Texte de l'Évangile (Lc 6,12-19): 

En ces jours-là, Jésus s'en alla dans la montagne pour prier, et il passa la nuit à prier Dieu. Le jour venu, il appela ses disciples, en choisit douze, et leur donna le nom d'Apôtres: Simon, auquel il donna le nom de Pierre, André son frère, Jacques, Jean, Philippe, Barthélemy, Matthieu, Thomas, Jacques fils d'Alphée, Simon appelé le Zélote, Jude fils de Jacques, et Judas Iscariote, celui qui fut le traître. 

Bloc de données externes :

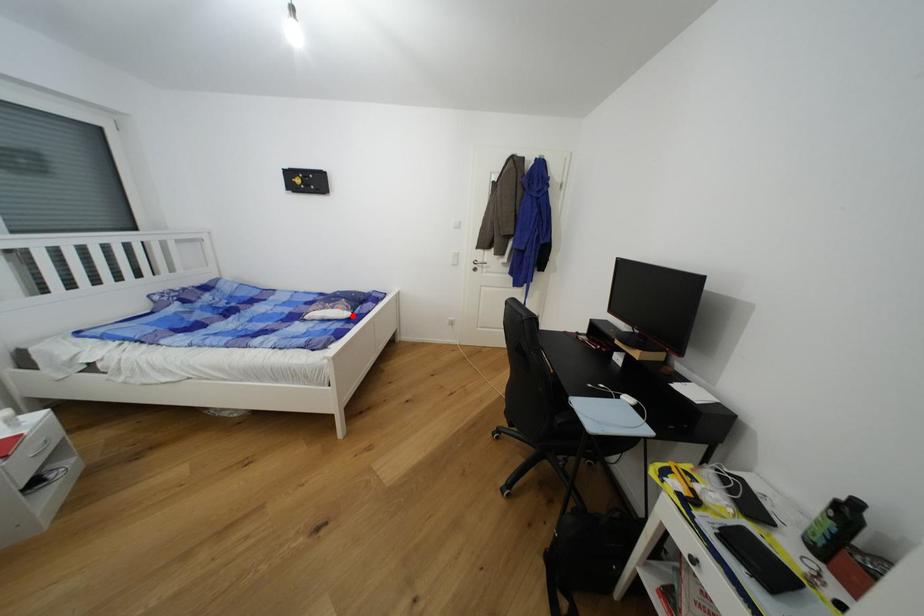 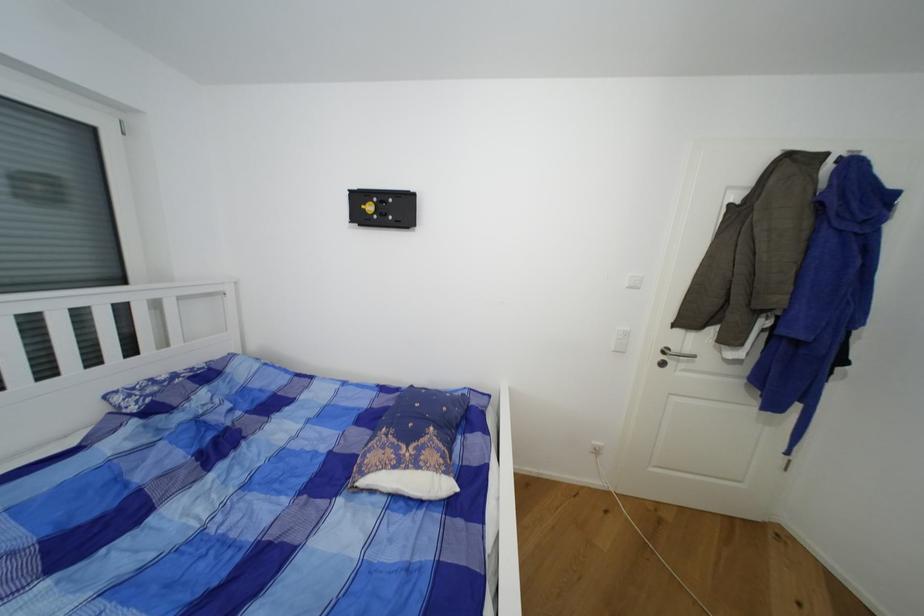 The point at the highlighted location is marked in the first image. Where is the corresponding point in the second image?

(454, 488) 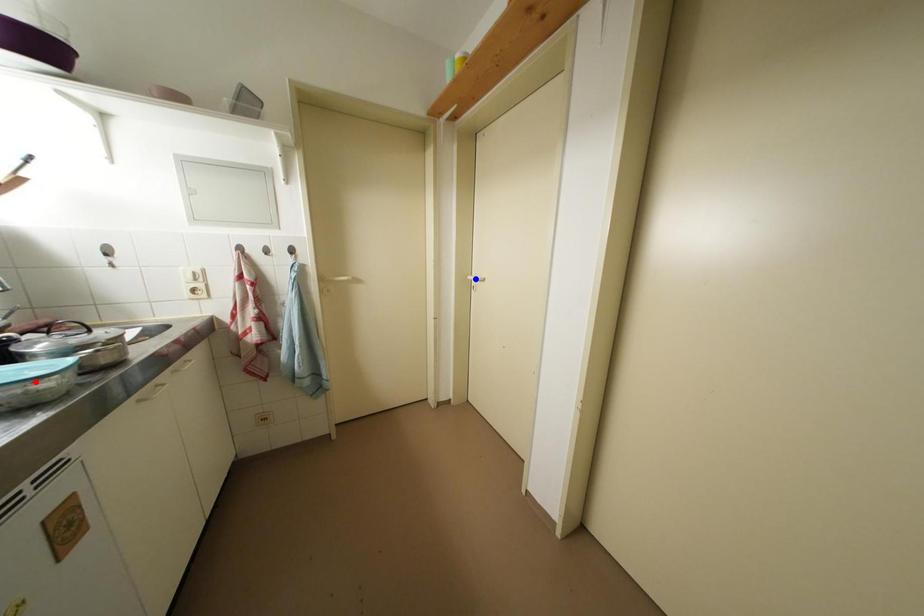 Question: In the image, two points are highlighted. Which point is nearer to the camera? Reply with the corresponding letter.

Choices:
 (A) blue point
 (B) red point

Answer: (B) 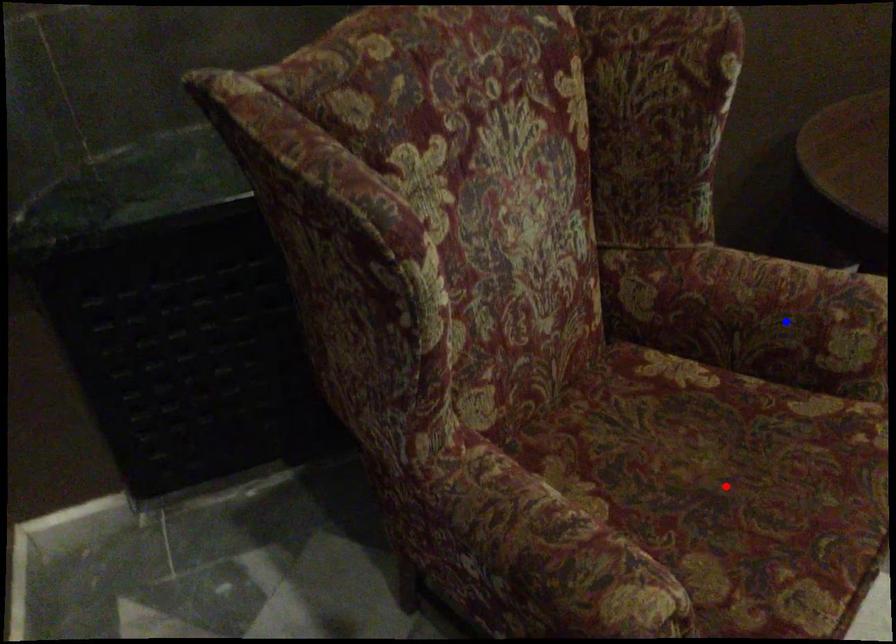 Question: Two points are marked on the image. Which point is closer to the camera?

Choices:
 (A) Blue point is closer.
 (B) Red point is closer.

Answer: (B) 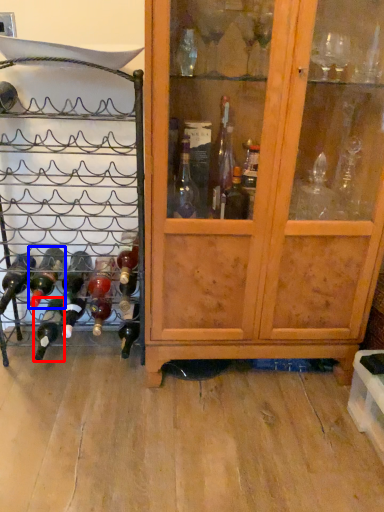 Question: Which object appears farthest to the camera in this image, bottle (highlighted by a red box) or bottle (highlighted by a blue box)?

Choices:
 (A) bottle
 (B) bottle

Answer: (A) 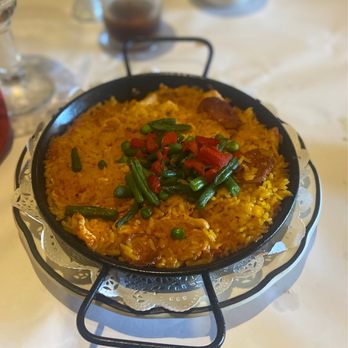 Identify the location of skillet. Image resolution: width=348 pixels, height=348 pixels. (283, 214).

Jésus descendit de la montagne avec les douze Apôtres et s'arrêta dans la plaine. Il y avait là un grand nombre de ses disciples, et une foule de gens venus de toute la Judée, de Jérusalem, et du littoral de Tyr et de Sidon, qui étaient venus l'entendre et se faire guérir de leurs maladies. Ceux qui étaient tourmentés par des esprits mauvais en étaient délivrés. Et toute la foule cherchait à le toucher, parce qu'une force sortait de lui et les guérissait tous.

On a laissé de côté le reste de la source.